18: Artık biraz konuş, susma.

23.3K 2.5K 4.9K
                                    

Dikkat: Bu bölüm sizi bipolar edebilir.

Not: Yorumlarınızın gücü adına diyorum, başka bir şey demiyorum :)

___

Hayatım boyunca bu kadar şaşırdığım bir an olmamıştı.

Annem ve babam boşandığında, Taehyungu ilk defa öptüğümde veya o beni öptüğünde bile bu kadar şaşırmamıştım. Çünkü bu bambaşka bir seviyeydi bizim için. Bambaşka bir ilişkiydi.

"Yatak arkadaşın olmamı mı istiyorsun şu an benden?" Demiştim kendimi toparlar toparlamaz geriye çekilirken. Kalçamdaki ellerini belime çıkarttığında hala yüzündeki umutlu ifade sönmemişti.

Açıkçası şoktan çıkıp kendime geldikçe düşünüyor ve düşündükçe de sinirlenmeye başlıyordum. Kısır bir döngüye girmiş gibiydim ve sonucunda ne olacağını asla kestiremiyordum.

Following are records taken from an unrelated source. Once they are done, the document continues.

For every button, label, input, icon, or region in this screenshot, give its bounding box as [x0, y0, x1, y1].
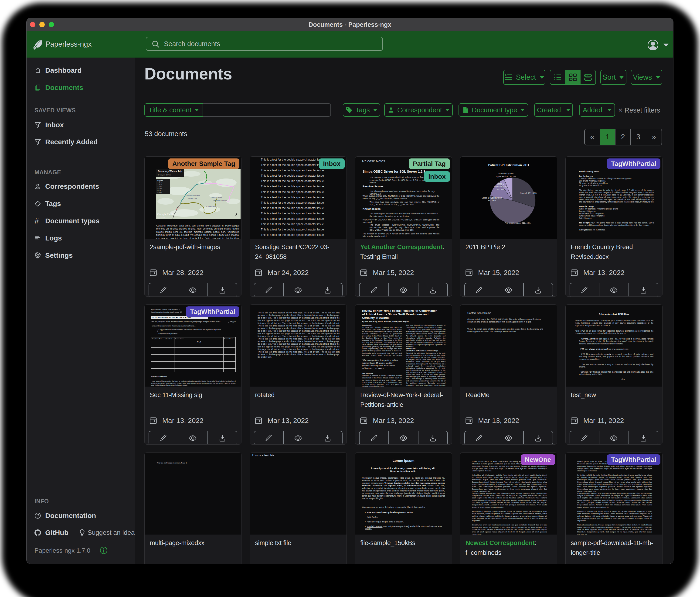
svg-text:Legend: Legend	[157, 180, 163, 182]
svg-text:Isolated Systolic: Isolated Systolic	[498, 172, 514, 175]
svg-text:Stage 1 Hypertension,: Stage 1 Hypertension,	[481, 197, 502, 199]
svg-text:Normal, 151, 30%: Normal, 151, 30%	[520, 192, 537, 194]
svg-text:Boundary Waters Trip: Boundary Waters Trip	[158, 170, 182, 173]
svg-text:Half Day Island: Half Day Island	[211, 197, 222, 199]
svg-text:◇ Day3: ◇ Day3	[157, 186, 162, 187]
svg-text:Pre-hypertension, 212, 42%: Pre-hypertension, 212, 42%	[505, 222, 531, 224]
svg-text:◇ Day1: ◇ Day1	[157, 182, 162, 184]
svg-text:© 2021 Google: © 2021 Google	[157, 217, 165, 218]
svg-text:Washington Island: Washington Island	[213, 199, 227, 201]
svg-text:Hypertension, 31, 6%: Hypertension, 31, 6%	[496, 175, 516, 177]
svg-text:◇ Day2: ◇ Day2	[157, 184, 162, 186]
svg-text:Castle Island: Castle Island	[206, 206, 216, 207]
svg-text:◇ Day5: ◇ Day5	[157, 190, 162, 191]
svg-text:Garden Lake: Garden Lake	[188, 198, 197, 199]
svg-text:Stage 2: Stage 2	[497, 183, 504, 185]
svg-text:Google Earth: Google Earth	[157, 213, 174, 216]
svg-text:New Found Island: New Found Island	[186, 195, 200, 196]
svg-text:6+ days in BWCA: 6+ days in BWCA	[158, 174, 171, 176]
svg-text:◇ Day6: ◇ Day6	[157, 192, 162, 193]
svg-text:Hypertension,: Hypertension,	[494, 186, 507, 188]
svg-text:◇ Day4: ◇ Day4	[157, 188, 162, 189]
svg-text:65, 13%: 65, 13%	[488, 199, 496, 202]
svg-text:44, 9%: 44, 9%	[497, 188, 504, 191]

"Tam olarak yatak arkadaşlığı sayılmaz bu-"

"Yatak arkadaşlığı sayılmazsa sevgili olmaya girer o zaman? Taehyung, kusura bakma ama benden ne istediğini sen kendin de bilmiyorsun bence?"

Kaşlarım çatılmaya başlamıştı. Aramızda özel bir ilişki yok diye dudaklarımdan öpmesi konusunda ona karşı çıkıyordum ve o gelip bana yatak arkadaşlığı sayılmayacak bir yatak arkadaşlığı teklifi ediyordu. Şaka mıydı bu?

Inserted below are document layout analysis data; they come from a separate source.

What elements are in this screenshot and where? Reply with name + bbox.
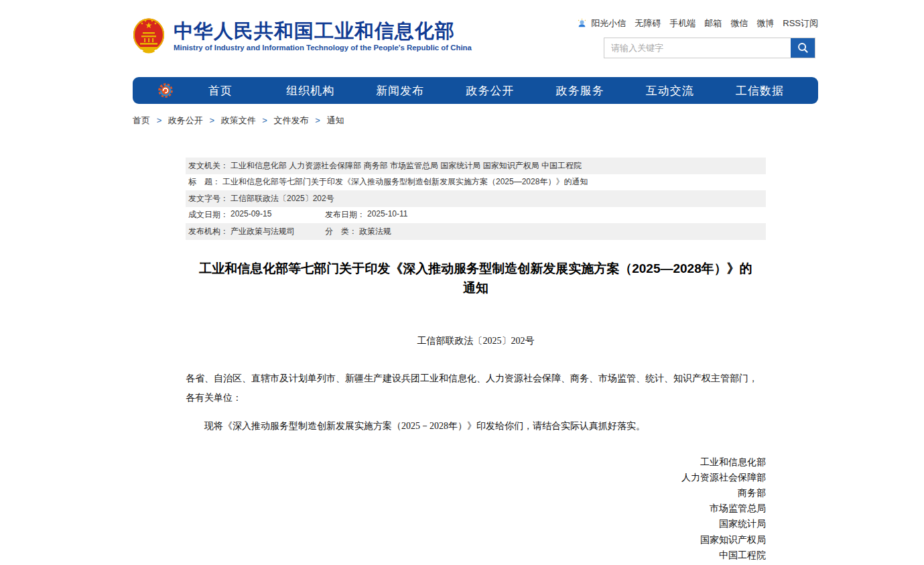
breadcrumb-home[interactable]: 首页 xyxy=(133,115,150,125)
search-bar xyxy=(604,38,815,58)
meta-row-dates: 成文日期： 2025-09-15 发布日期： 2025-10-11 xyxy=(186,207,766,224)
paragraph-addressees: 各省、自治区、直辖市及计划单列市、新疆生产建设兵团工业和信息化、人力资源社会保障… xyxy=(186,369,766,407)
paragraph-body: 现将《深入推动服务型制造创新发展实施方案（2025－2028年）》印发给你们，请… xyxy=(186,416,766,436)
document-title: 工业和信息化部等七部门关于印发《深入推动服务型制造创新发展实施方案（2025—2… xyxy=(199,259,752,298)
nav-items: 首页 组织机构 新闻发布 政务公开 政务服务 互动交流 工信数据 xyxy=(176,83,805,99)
nav-item-gov-services[interactable]: 政务服务 xyxy=(535,83,625,99)
signature-line: 国家知识产权局 xyxy=(186,532,766,548)
top-link-wechat[interactable]: 微信 xyxy=(730,17,748,29)
meta-value: 产业政策与法规司 xyxy=(230,226,295,237)
signature-line: 市场监管总局 xyxy=(186,501,766,516)
top-link-yangguang-xiaoxin[interactable]: 阳光小信 xyxy=(591,17,626,29)
breadcrumb: 首页 > 政务公开 > 政策文件 > 文件发布 > 通知 xyxy=(133,115,344,127)
breadcrumb-separator: > xyxy=(262,115,267,125)
nav-item-interaction[interactable]: 互动交流 xyxy=(625,83,715,99)
meta-value: 工业和信息化部 人力资源社会保障部 商务部 市场监管总局 国家统计局 国家知识产… xyxy=(230,160,582,172)
breadcrumb-policy-files[interactable]: 政策文件 xyxy=(221,115,256,125)
header-right: 阳光小信 无障碍 手机端 邮箱 微信 微博 RSS订阅 xyxy=(604,17,818,58)
top-link-mail[interactable]: 邮箱 xyxy=(704,17,722,29)
meta-value: 工业和信息化部等七部门关于印发《深入推动服务型制造创新发展实施方案（2025—2… xyxy=(222,176,588,188)
signature-line: 工业和信息化部 xyxy=(186,454,766,470)
top-link-accessibility[interactable]: 无障碍 xyxy=(635,17,661,29)
nav-item-home[interactable]: 首页 xyxy=(176,83,265,99)
document-area: 发文机关： 工业和信息化部 人力资源社会保障部 商务部 市场监管总局 国家统计局… xyxy=(186,158,766,565)
nav-item-news[interactable]: 新闻发布 xyxy=(355,83,445,99)
top-links: 阳光小信 无障碍 手机端 邮箱 微信 微博 RSS订阅 xyxy=(604,17,818,29)
meta-label: 发布日期： xyxy=(325,209,365,221)
breadcrumb-file-release[interactable]: 文件发布 xyxy=(274,115,309,125)
meta-row-title: 标 题： 工业和信息化部等七部门关于印发《深入推动服务型制造创新发展实施方案（2… xyxy=(186,174,766,191)
breadcrumb-current-notice: 通知 xyxy=(326,115,344,125)
meta-label: 发文机关： xyxy=(188,160,228,172)
breadcrumb-gov-open[interactable]: 政务公开 xyxy=(168,115,203,125)
main-nav: 首页 组织机构 新闻发布 政务公开 政务服务 互动交流 工信数据 xyxy=(133,77,818,104)
breadcrumb-separator: > xyxy=(209,115,214,125)
yangguang-mascot-icon xyxy=(577,18,587,29)
meta-label: 发文字号： xyxy=(188,193,228,204)
site-logo: 中华人民共和国工业和信息化部 Ministry of Industry and … xyxy=(133,17,472,55)
search-icon xyxy=(797,42,809,54)
nav-item-gov-open[interactable]: 政务公开 xyxy=(445,83,535,99)
signature-line: 国家统计局 xyxy=(186,516,766,531)
meta-table: 发文机关： 工业和信息化部 人力资源社会保障部 商务部 市场监管总局 国家统计局… xyxy=(186,158,766,240)
meta-label: 分 类： xyxy=(325,226,357,237)
nav-item-organization[interactable]: 组织机构 xyxy=(265,83,355,99)
search-button[interactable] xyxy=(791,38,815,58)
signature-block: 工业和信息化部 人力资源社会保障部 商务部 市场监管总局 国家统计局 国家知识产… xyxy=(186,454,766,565)
breadcrumb-separator: > xyxy=(315,115,320,125)
top-link-mobile[interactable]: 手机端 xyxy=(669,17,696,29)
signature-line: 中国工程院 xyxy=(186,548,766,563)
top-link-rss[interactable]: RSS订阅 xyxy=(783,17,818,29)
meta-value: 2025-10-11 xyxy=(367,209,408,221)
meta-label: 标 题： xyxy=(188,176,220,188)
meta-row-publisher-category: 发布机构： 产业政策与法规司 分 类： 政策法规 xyxy=(186,223,766,240)
search-input[interactable] xyxy=(604,38,791,58)
signature-line: 商务部 xyxy=(186,485,766,501)
ministry-name-cn: 中华人民共和国工业和信息化部 xyxy=(174,19,472,43)
nav-item-miit-data[interactable]: 工信数据 xyxy=(715,83,805,99)
miit-logo-icon xyxy=(158,82,176,99)
top-link-weibo[interactable]: 微博 xyxy=(756,17,774,29)
meta-value: 政策法规 xyxy=(359,226,391,237)
ministry-name-en: Ministry of Industry and Information Tec… xyxy=(174,44,472,52)
meta-label: 发布机构： xyxy=(188,226,228,237)
meta-value: 2025-09-15 xyxy=(230,209,271,221)
national-emblem-icon xyxy=(133,17,165,55)
meta-row-issuing-agency: 发文机关： 工业和信息化部 人力资源社会保障部 商务部 市场监管总局 国家统计局… xyxy=(186,158,766,174)
document-number: 工信部联政法〔2025〕202号 xyxy=(186,335,766,347)
meta-label: 成文日期： xyxy=(188,209,228,221)
signature-line: 人力资源社会保障部 xyxy=(186,470,766,485)
meta-row-doc-number: 发文字号： 工信部联政法〔2025〕202号 xyxy=(186,190,766,207)
page: 中华人民共和国工业和信息化部 Ministry of Industry and … xyxy=(133,0,818,565)
breadcrumb-separator: > xyxy=(157,115,162,125)
meta-value: 工信部联政法〔2025〕202号 xyxy=(230,193,334,204)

"Hayır, biliyorum. Sana yatak arkadaşım ol demedim zaten. Ne istediğimi açıkça dile getirdim işte" diyerek omuz silktiğinde burnumdan gülercesine bir ses çıkartmıştım kaşlarım havalanırken.

"Peki sana bunu kabul edeceğimi düşündüren şey ne?"

"Bedeninin verdiği tepkiler?"

"Taehyung, bedenim herkese yükseliyor, gidip herkesle cinsel bir şeyler mi yaşamalıyım?"

Aptaldı bu çocuk. Beni tanıdığını söyleyip duruyordu fakat görünen o ki hakkımda hiçbir bok bilmiyordu. Her türlü konuda duygulara ne kadar önem verdiğimin farkında bile değildi.

"Pekala, zaten sadece teklif ettim Jungkook. İstemiyorsan sorun yok, zorla bir şey yapacak değilim"

Sakinleşmemi istercesine yumuşak bir şekilde konuştuğunda gözlerimi devirmeden edememiştim. Ne düşünüyordu? Basit diye nitelendirdiği öpücük bile ilişkimizi değiştirmişken bu teklifin bizi etkilemeyeceğini, öylece unutulup gideceğini falan mı? Hem sorun yok demekle sorunlar ortadan kalksaydı şu anda tüm dünya omuz omuza olurdu.

"Taehyung, nasıl sorun yok diyebiliyorsun?" Demiştim şaşkınlık ve kızgınlık dolu bir sesle. "Nasıl hemen bir kenara kaldırabiliyorsun anlamıyorum?"

"Öpüştükten sonra nasıl unutabiliyorsak bunu da aynı şekilde unutabiliriz diye düşünüyorum, yanlış mıyım? Bir teklif ettim, reddettin ve konu kapandı"

"Evet, konu kapandı. Şak diye böyle" diyerek alayla tekrarlamıştım onu ve bu tavrım kaşlarının çatılmasına neden olmuştu.

"Ne yapmaya çalışıyorsun? Kavga etmek istiyor gibisin?"

"Evet istiyorum." Demiştim sesim istemsizce yükselirken. "Söyleyeceğin veya yapacağın hiçbir şeyin sonucunu düşünmeden hareket etmenden sıkıldım Taehyung. Ne düşünmem gerektiğini anlamaya çalışmaktan sıkıldım ve yoruldum."

"Sonuçlarını düşünmeden davrandığımı nereden bilebilirsin?" Dediğinde ona nasıl baktığımı bilmeden bakmıştım. Bilmiyordum çünkü ne hissettiğimden emin değildim.

"Çünkü aklından geçen her şeyi söylüyorsun. İçimde tutmayı sevmiyorum diyorsun ve birden söylemek istediğin her şeyi söylüyorsun."

"Hakkımda ne düşünüyorsun bilmiyorum Jungkook ama sandığın gibi düşüncesiz bir insan değilim. Sonuçları düşündüğüme emin olabilirsin."